However,there are limited options to bypass the Strait of Hormuz. Specifically, only Saudi Arabia and the United Arab Emirates have pipelines that can ship crude oil outside the Persian Gulf and have the additional pipeline capacity to circumvent the Strait of Hormuz. At the end of 2018, the overall available crude oil pipeline capacity from the two countries together was estimated to be at 6.5 million b/d.

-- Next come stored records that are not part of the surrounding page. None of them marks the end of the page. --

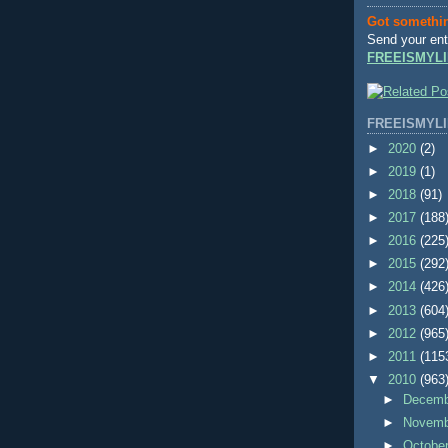
Got somethi
Send your ent
FREEISMYLI
FREEISMYLI
►
2020
(2)
►
2019
(1)
►
2018
(91)
►
2017
(188
►
2016
(225
►
2015
(292
►
2014
(426
►
2013
(604
►
2012
(965
►
2011
(115
▼
2010
(963
►
Decem
►
Novem
►
Octobe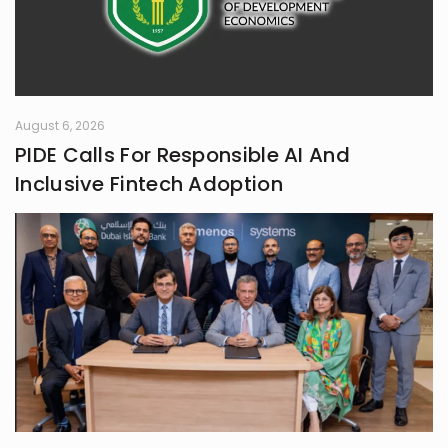
August 6, 2026
PIDE Calls For Responsible AI And
Inclusive Fintech Adoption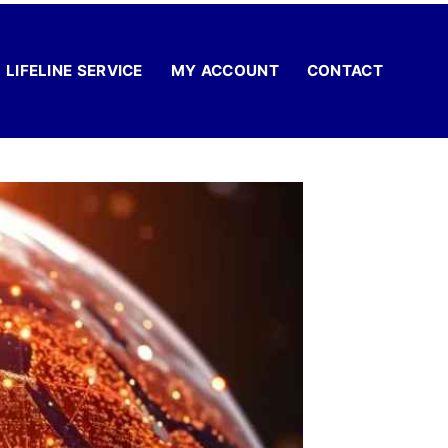
LIFELINE SERVICE
MY ACCOUNT
CONTACT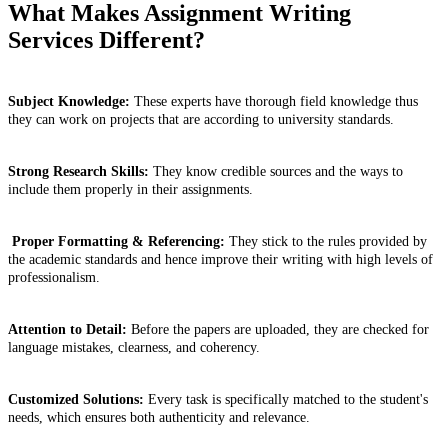
What Makes Assignment Writing
Services Different?
Subject Knowledge:
These experts have thorough field knowledge thus
they can work on projects that are according to university standards.
Strong Research Skills:
They know credible sources and the ways to
include them properly in their assignments.
Proper Formatting & Referencing:
They stick to the rules provided by
the academic standards and hence improve their writing with high levels of
professionalism.
Attention to Detail:
Before the papers are uploaded, they are checked for
language mistakes, clearness, and coherency.
Customized Solutions:
Every task is specifically matched to the student's
needs, which ensures both authenticity and relevance.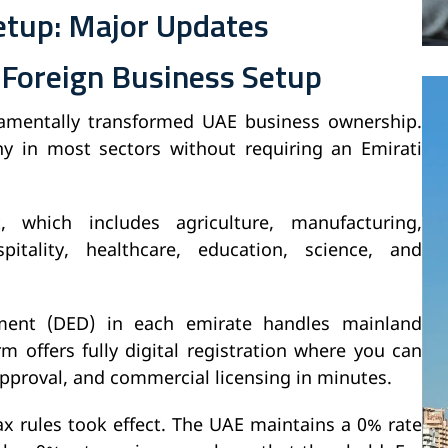
etup: Major Updates
 Foreign Business Setup
amentally transformed UAE business ownership.
in most sectors without requiring an Emirati
, which includes agriculture, manufacturing,
itality, healthcare, education, science, and
ent (DED) in each emirate handles mainland
m offers fully digital registration where you can
approval, and commercial licensing in minutes.
ax rules took effect. The UAE maintains a 0% rate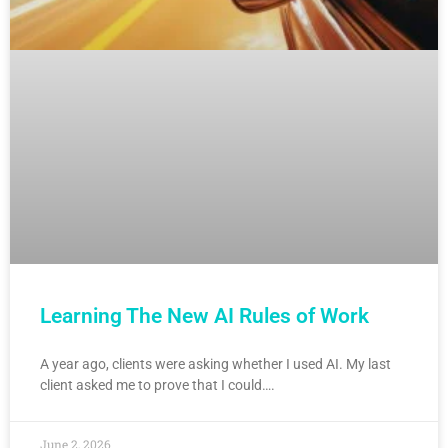
Learning The New AI Rules of Work
A year ago, clients were asking whether I used AI. My last
client asked me to prove that I could….
June 2, 2026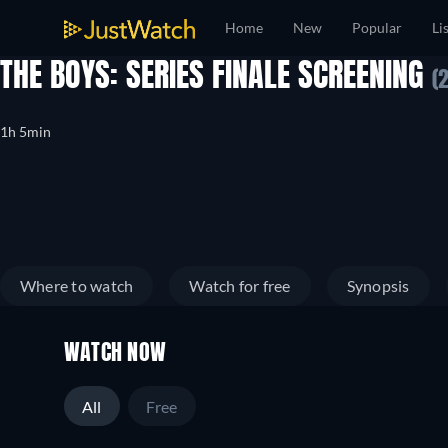
Home
New
Popular
Li
THE BOYS: SERIES FINALE SCREENING
(
1h 5min
Where to watch
Watch for free
Synopsis
WATCH NOW
All
Free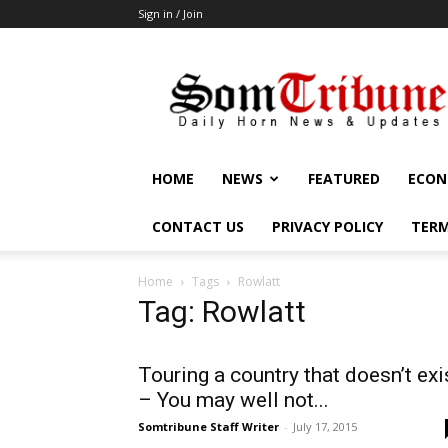
Sign in / Join
SomTribune
HOME
NEWS
FEATURED
ECON
CONTACT US
PRIVACY POLICY
TERM
Home
Tags
Rowlatt
Tag: Rowlatt
Touring a country that doesn’t exi
– You may well not...
Somtribune Staff Writer
-
July 17, 2015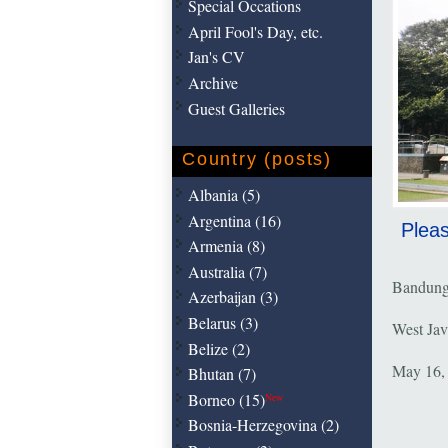
Special Occations
April Fool's Day, etc.
Jan's CV
Archive
Guest Galleries
Country (posts)
Albania (5)
Argentina (16)
Pleas
Armenia (8)
Australia (7)
Bandun
Azerbaijan (3)
Belarus (3)
West Jav
Belize (2)
May 16,
Bhutan (7)
Borneo (15)
New
Bosnia-Herzegovina (2)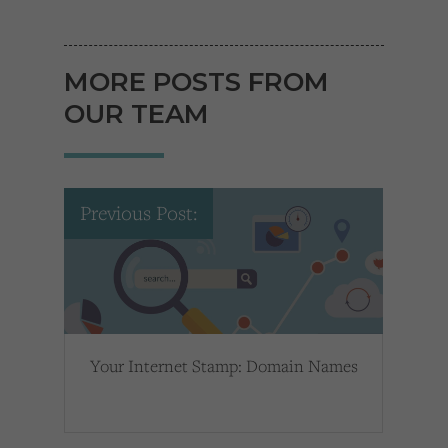
MORE POSTS FROM
OUR TEAM
Previous Post:
Your Internet Stamp: Domain Names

In the same year, 2.7 million b/d of crude oil moved through the pipelines, leaving about 3.8 million b/d of unused capacity that could have bypassed the strait.

Moreover, EIA cites tracking data published by ClipperData, indicating that Saudi Arabia moves the majority of crude oil and condensate through the Strait of Hormuz, most of which is exported to other countries.

Now, it estimates that 76% of the crude oil and condensate that moved through the Strait of Hormuz went to Asian markets in 2018. China, India, Japan, South Korea, and Singapore were the largest destinations for crude oil moving through the Strait of Hormuz to Asia, making up 65% of all Hormuz crude oil and condensate flows in 2018.

Finally, during 2018, the US imported about 1.4 million b/d of crude oil and condensate from Persian Gulf countries through the Strait of Hormuz, accounting for about 18% of total US crude oil and condensate imports and 7% of total US petroleum liquids consumption.